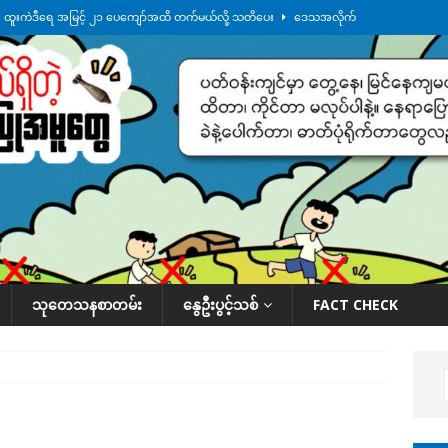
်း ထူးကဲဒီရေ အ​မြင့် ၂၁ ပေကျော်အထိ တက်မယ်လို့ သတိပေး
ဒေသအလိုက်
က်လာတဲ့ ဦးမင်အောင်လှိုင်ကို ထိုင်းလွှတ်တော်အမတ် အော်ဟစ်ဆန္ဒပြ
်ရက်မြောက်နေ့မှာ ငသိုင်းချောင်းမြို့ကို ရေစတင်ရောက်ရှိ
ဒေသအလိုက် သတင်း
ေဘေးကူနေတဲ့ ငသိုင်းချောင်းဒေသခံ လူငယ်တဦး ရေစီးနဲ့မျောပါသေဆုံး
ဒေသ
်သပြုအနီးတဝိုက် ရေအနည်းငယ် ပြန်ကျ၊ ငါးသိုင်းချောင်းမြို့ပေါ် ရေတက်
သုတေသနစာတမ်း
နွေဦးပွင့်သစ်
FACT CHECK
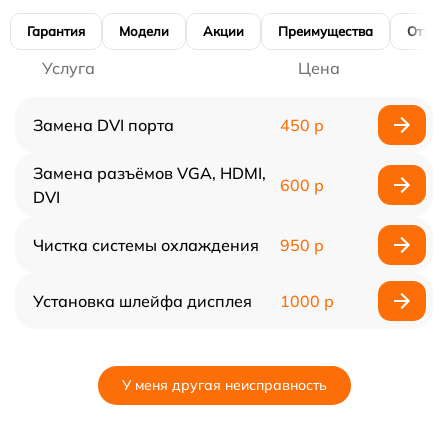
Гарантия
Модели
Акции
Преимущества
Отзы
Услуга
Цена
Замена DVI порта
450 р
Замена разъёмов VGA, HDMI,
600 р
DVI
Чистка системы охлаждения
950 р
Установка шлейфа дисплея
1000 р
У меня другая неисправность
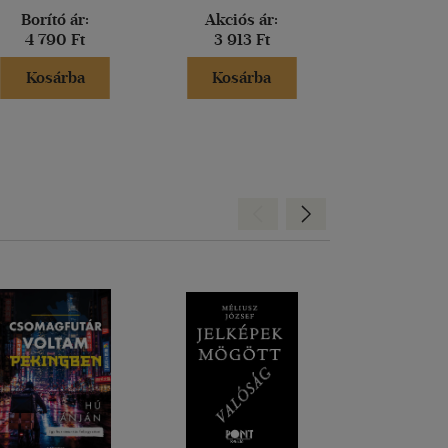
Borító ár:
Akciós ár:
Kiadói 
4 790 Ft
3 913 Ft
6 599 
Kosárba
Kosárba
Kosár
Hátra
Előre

--

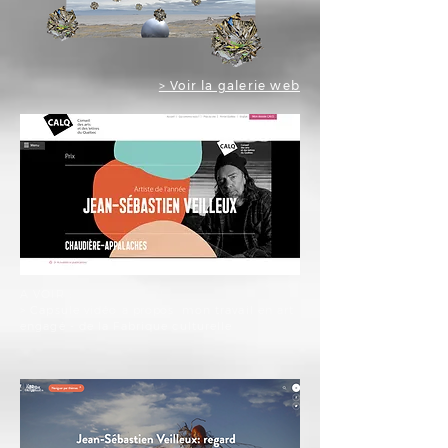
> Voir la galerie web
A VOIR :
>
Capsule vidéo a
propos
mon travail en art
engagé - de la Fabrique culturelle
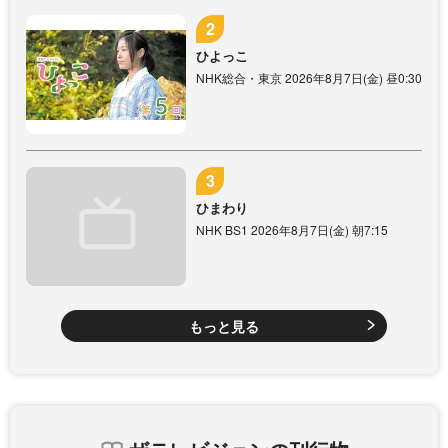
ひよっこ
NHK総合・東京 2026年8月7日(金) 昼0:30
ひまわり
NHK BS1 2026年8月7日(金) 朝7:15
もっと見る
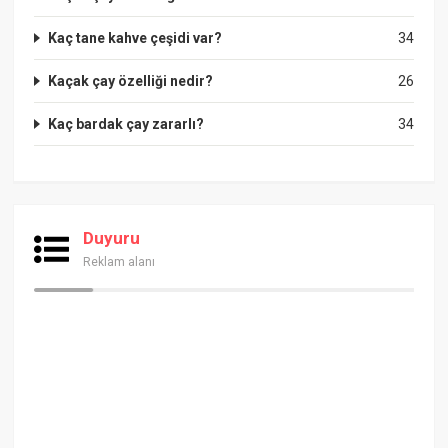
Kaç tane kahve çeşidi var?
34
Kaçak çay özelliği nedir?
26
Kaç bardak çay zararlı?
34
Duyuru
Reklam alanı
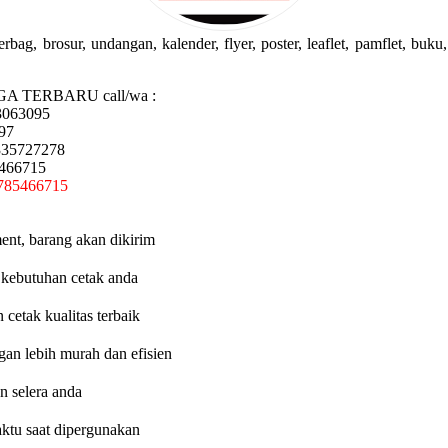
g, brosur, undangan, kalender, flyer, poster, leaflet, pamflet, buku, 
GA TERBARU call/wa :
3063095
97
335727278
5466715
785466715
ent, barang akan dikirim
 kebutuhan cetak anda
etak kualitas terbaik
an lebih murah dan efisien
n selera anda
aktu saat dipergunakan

--

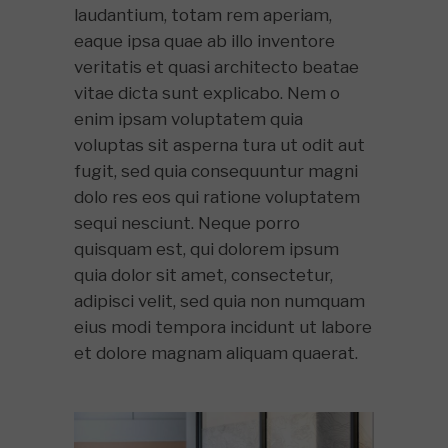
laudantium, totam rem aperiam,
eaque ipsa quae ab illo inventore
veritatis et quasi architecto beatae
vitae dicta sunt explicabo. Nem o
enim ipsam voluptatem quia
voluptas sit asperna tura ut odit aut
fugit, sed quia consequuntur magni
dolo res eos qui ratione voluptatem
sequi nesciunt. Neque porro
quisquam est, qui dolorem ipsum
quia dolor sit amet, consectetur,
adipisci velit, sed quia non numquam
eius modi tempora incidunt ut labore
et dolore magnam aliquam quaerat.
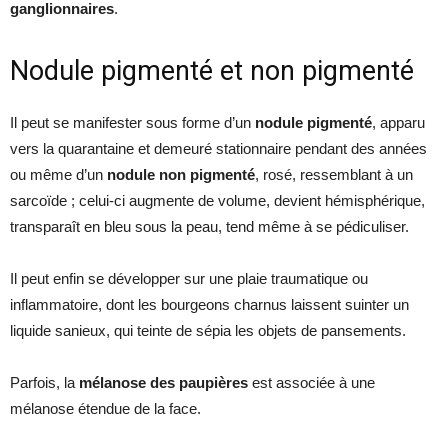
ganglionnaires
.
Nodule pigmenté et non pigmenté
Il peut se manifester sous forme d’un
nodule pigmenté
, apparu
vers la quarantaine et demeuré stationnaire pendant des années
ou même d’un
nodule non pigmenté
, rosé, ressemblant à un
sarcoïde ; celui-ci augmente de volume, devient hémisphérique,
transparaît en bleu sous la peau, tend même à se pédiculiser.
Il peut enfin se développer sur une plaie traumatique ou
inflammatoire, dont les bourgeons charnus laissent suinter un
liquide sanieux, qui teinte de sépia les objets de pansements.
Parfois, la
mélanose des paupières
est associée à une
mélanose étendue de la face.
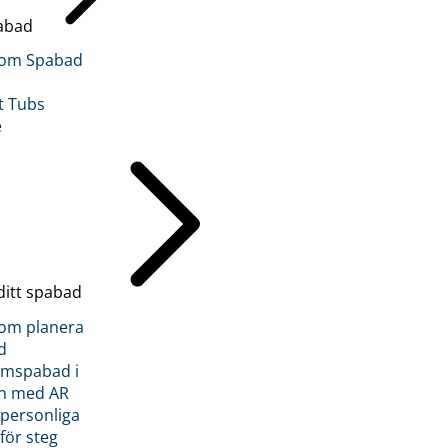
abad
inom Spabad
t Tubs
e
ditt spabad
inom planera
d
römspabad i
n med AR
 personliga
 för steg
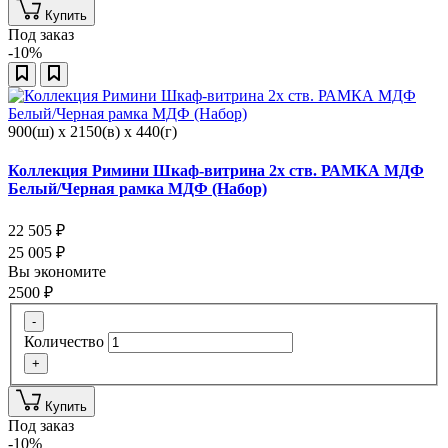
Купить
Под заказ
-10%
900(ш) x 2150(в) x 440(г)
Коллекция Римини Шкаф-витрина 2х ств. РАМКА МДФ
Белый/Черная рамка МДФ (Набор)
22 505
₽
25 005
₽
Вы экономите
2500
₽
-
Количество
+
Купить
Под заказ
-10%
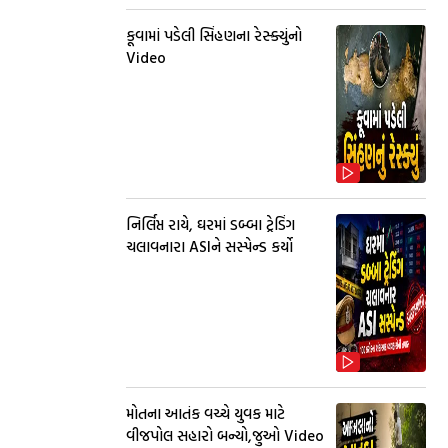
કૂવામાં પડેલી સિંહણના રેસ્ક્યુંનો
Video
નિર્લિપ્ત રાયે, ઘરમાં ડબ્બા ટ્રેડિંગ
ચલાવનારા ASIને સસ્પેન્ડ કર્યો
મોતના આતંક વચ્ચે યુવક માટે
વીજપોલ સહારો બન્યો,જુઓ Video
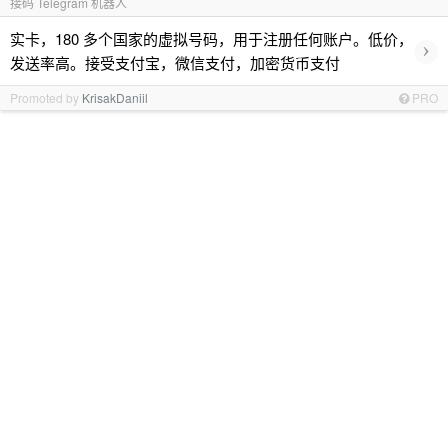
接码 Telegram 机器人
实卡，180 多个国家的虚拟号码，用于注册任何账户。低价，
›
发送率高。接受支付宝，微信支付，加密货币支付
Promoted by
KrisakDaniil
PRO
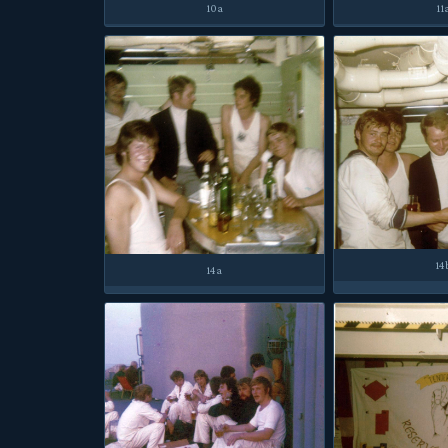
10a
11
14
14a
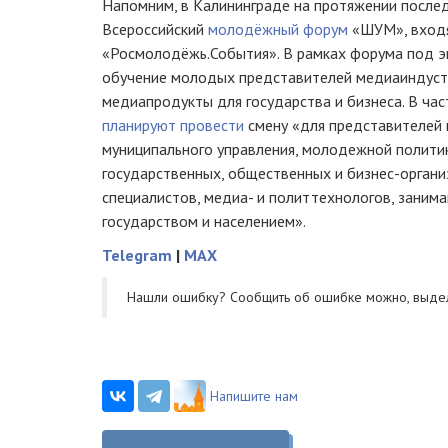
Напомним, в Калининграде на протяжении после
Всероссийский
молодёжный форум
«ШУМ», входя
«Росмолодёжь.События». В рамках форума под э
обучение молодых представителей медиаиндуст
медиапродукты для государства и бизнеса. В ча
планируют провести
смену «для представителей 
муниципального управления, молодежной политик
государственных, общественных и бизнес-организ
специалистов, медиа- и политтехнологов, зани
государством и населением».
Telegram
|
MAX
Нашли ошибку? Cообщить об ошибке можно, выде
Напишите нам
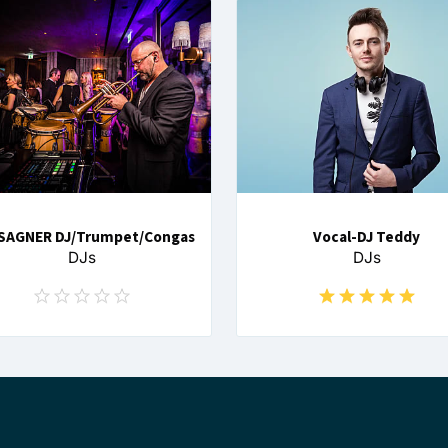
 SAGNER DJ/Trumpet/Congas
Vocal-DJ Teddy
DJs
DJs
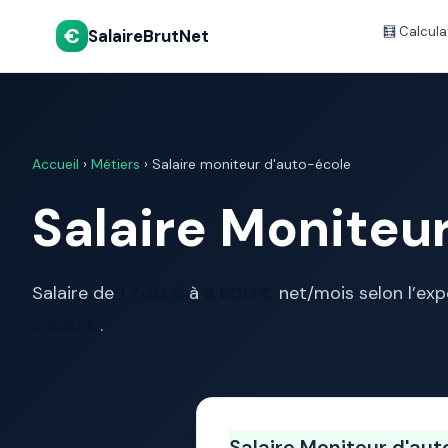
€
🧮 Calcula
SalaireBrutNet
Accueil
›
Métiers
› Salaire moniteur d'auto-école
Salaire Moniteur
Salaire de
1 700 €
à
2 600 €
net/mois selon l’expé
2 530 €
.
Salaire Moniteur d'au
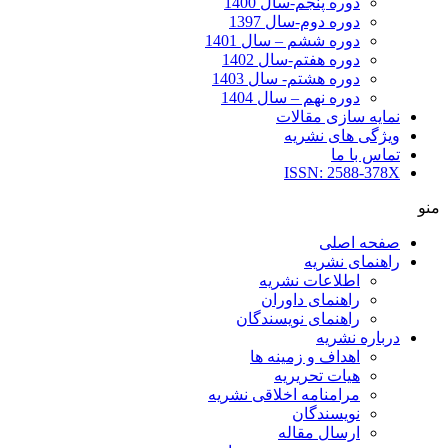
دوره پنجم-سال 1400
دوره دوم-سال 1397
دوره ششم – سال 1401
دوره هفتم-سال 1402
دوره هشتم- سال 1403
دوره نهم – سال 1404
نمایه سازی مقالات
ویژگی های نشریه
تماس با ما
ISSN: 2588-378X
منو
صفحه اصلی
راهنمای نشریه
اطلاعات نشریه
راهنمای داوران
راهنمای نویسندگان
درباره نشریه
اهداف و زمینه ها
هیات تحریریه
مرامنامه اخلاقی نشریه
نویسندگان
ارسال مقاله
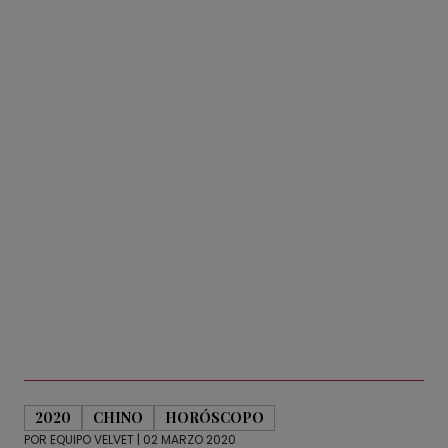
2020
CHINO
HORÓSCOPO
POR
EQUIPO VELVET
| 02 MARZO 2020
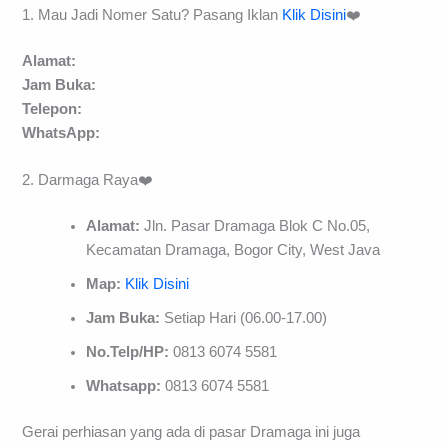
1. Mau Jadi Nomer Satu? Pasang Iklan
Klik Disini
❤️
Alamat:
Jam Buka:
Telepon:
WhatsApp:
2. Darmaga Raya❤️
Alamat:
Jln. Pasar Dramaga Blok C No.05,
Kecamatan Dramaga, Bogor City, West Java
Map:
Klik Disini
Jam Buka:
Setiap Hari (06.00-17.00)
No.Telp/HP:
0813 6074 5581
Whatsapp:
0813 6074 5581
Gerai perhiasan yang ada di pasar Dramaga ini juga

Task to complete:
The answer must consist of every line from the data that holds the string "sous".

Answer area:
Il peut se manifester sous forme d’un
transparaît en bleu sous la peau, tend même à se pédiculiser.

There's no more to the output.